Its flat spiral path aided him. He did not need to intercept on this pass, though there would not be too many more opportunities. It was a fortunate thing that the object had a long way to fall. All he had to do was get under it, in front of it, and let the computer and the telescope and the cannon do the rest.
There. Now.
Even as he thought it, the skiff’s machines made their own decision. The sail-cannon boomed; the first sail itself was a bright streamer climbing the stratosphere. Stormchases checked his restrains with his manipulators and one eye, aware that he’d left it too late. The other three eyes stayed on the alien object, and the ballistic arc of the rising sail.

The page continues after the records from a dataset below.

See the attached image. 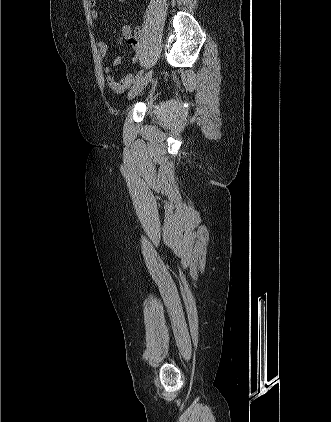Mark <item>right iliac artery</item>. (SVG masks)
Listing matches in <instances>:
<instances>
[{"mask_svg": "<svg viewBox=\"0 0 331 422\" xmlns=\"http://www.w3.org/2000/svg\"><path fill=\"white\" fill-rule=\"evenodd\" d=\"M143 70H141L136 76H135V79H134V81H133V83L134 84H136L140 79H141V77H142V75H143Z\"/></svg>", "mask_w": 331, "mask_h": 422, "instance_id": "82829eb1", "label": "right iliac artery"}]
</instances>
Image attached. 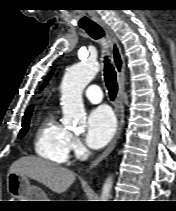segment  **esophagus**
Returning <instances> with one entry per match:
<instances>
[{"label":"esophagus","instance_id":"obj_1","mask_svg":"<svg viewBox=\"0 0 176 211\" xmlns=\"http://www.w3.org/2000/svg\"><path fill=\"white\" fill-rule=\"evenodd\" d=\"M99 25L105 30L110 46H111V55L113 64L115 67V71L117 74V82H118V94H117V107L120 113V121H119V127L117 130V133L110 143V145L105 149V151L92 162L90 165V169H93L96 167L101 161H103L106 157L109 156V154L113 151L115 148L118 139L121 136L123 125H124V106H123V94L125 89V64H124V57L120 48V44L118 39L116 38L115 34L112 32V30L104 23L99 22Z\"/></svg>","mask_w":176,"mask_h":211}]
</instances>
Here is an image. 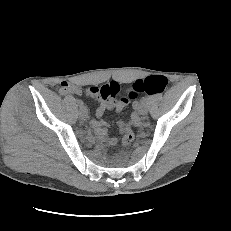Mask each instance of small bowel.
Here are the masks:
<instances>
[{
    "mask_svg": "<svg viewBox=\"0 0 231 231\" xmlns=\"http://www.w3.org/2000/svg\"><path fill=\"white\" fill-rule=\"evenodd\" d=\"M85 92L89 95H92L99 99L100 104L95 112V118L92 119L91 125L94 129L96 135L102 141L108 144H115L116 139L111 138L108 136V129L106 127V123L102 120V116L106 110H116L117 112H121L128 104V98H120L115 99L113 97H103L102 90L103 86L91 85L87 86ZM82 90L77 87L76 85L69 83V82H62L61 83V93L63 94H78ZM133 120L137 121L138 116L137 114L133 115Z\"/></svg>",
    "mask_w": 231,
    "mask_h": 231,
    "instance_id": "obj_1",
    "label": "small bowel"
}]
</instances>
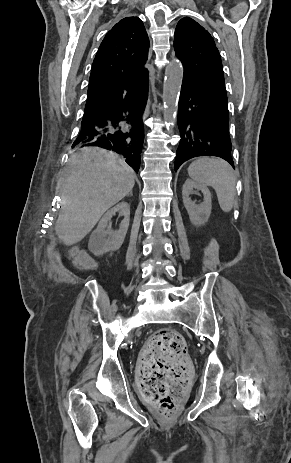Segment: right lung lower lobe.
Instances as JSON below:
<instances>
[{
	"mask_svg": "<svg viewBox=\"0 0 291 463\" xmlns=\"http://www.w3.org/2000/svg\"><path fill=\"white\" fill-rule=\"evenodd\" d=\"M148 86L126 99L122 106L85 120L73 147L99 146L120 154L136 172L140 167L144 141L142 114ZM125 122V123H124Z\"/></svg>",
	"mask_w": 291,
	"mask_h": 463,
	"instance_id": "obj_1",
	"label": "right lung lower lobe"
}]
</instances>
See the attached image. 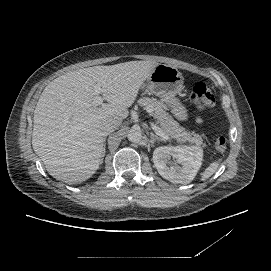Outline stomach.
<instances>
[{
  "label": "stomach",
  "mask_w": 271,
  "mask_h": 271,
  "mask_svg": "<svg viewBox=\"0 0 271 271\" xmlns=\"http://www.w3.org/2000/svg\"><path fill=\"white\" fill-rule=\"evenodd\" d=\"M149 91L165 102L170 114L178 121L187 122L189 112L186 105L178 97L183 90V76L174 66L158 64L148 78Z\"/></svg>",
  "instance_id": "1"
}]
</instances>
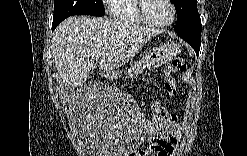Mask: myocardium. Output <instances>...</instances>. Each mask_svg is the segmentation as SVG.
Listing matches in <instances>:
<instances>
[{
	"label": "myocardium",
	"instance_id": "myocardium-1",
	"mask_svg": "<svg viewBox=\"0 0 247 156\" xmlns=\"http://www.w3.org/2000/svg\"><path fill=\"white\" fill-rule=\"evenodd\" d=\"M165 1L168 4V6L170 7L171 17L168 21L163 22V23H158V22L152 21L151 19H149L147 17V15L145 13V4L147 1L140 0L137 2L138 14L146 25H148L150 27H154V28H165V27L172 25V23L175 20V16H176L175 6L173 5V3L170 0H165Z\"/></svg>",
	"mask_w": 247,
	"mask_h": 156
}]
</instances>
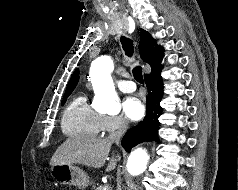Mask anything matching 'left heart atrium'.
I'll return each instance as SVG.
<instances>
[{"label":"left heart atrium","mask_w":238,"mask_h":190,"mask_svg":"<svg viewBox=\"0 0 238 190\" xmlns=\"http://www.w3.org/2000/svg\"><path fill=\"white\" fill-rule=\"evenodd\" d=\"M123 111L130 120L136 121L143 117L145 107L139 98L131 96L123 102Z\"/></svg>","instance_id":"obj_1"}]
</instances>
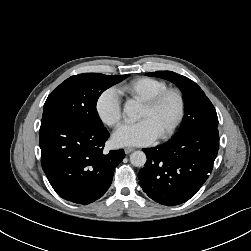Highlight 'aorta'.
<instances>
[{"label": "aorta", "instance_id": "obj_1", "mask_svg": "<svg viewBox=\"0 0 251 251\" xmlns=\"http://www.w3.org/2000/svg\"><path fill=\"white\" fill-rule=\"evenodd\" d=\"M123 112L125 115L129 116V117H137L138 112H139V105L133 101H127L124 105V109ZM146 155L143 151H134L131 155H130V162L132 165L136 166V167H142L144 166V164L146 163Z\"/></svg>", "mask_w": 251, "mask_h": 251}]
</instances>
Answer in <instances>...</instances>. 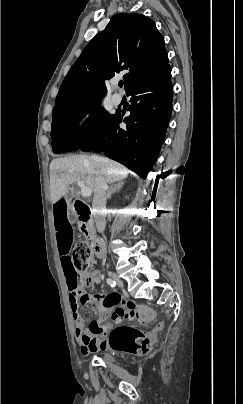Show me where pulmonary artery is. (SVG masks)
Here are the masks:
<instances>
[{"label":"pulmonary artery","mask_w":243,"mask_h":404,"mask_svg":"<svg viewBox=\"0 0 243 404\" xmlns=\"http://www.w3.org/2000/svg\"><path fill=\"white\" fill-rule=\"evenodd\" d=\"M118 82H119V79L116 77V78H114V79H112V86L116 89L117 87H118ZM112 100H113V103L115 104V105H119L120 103H122V101H123V95L120 93V92H118L117 90L115 91V93L113 94V96H112Z\"/></svg>","instance_id":"pulmonary-artery-1"}]
</instances>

It snapped to the end of its line – low, too low, so much lower than such things
should
be deployed. It seemed enormous as it spread. It
was
enormous, but Stormchases was not used to seeing a sail so close.
He braced himself, one manipulator hovering over the control to depressurize the cargo capsules strung behind him in a long, jostling tail.
The object fell into the sail. Stormchases had a long moment to watch the bright sail – dappled in vermilion and violet – stretch into a trailing comet-tail as it caught and wrapped the projectile. He watched the streamers of the shroud lines buck at impact; the wave travelling their length.
The stretch and yank snapped Stormchases back against his restraints. He felt the shiver through the frame of the skiff as the shroud-motors released, letting the falling object haul line as if it were a flyer running away with the bait. The object’s spiralling descent became an elongating pendulum arc, and Stormchases hoped it or they had the sense not to struggle. The shroudlines and the sail stretched, twanged –
– Held. The Mothergraves wove the sails from her own silk; they were the same stuff as her canopies. There was no stronger fibre.
Then the object swung down into the tropopause and splashed through the sea of ammonia clouds, and kept falling.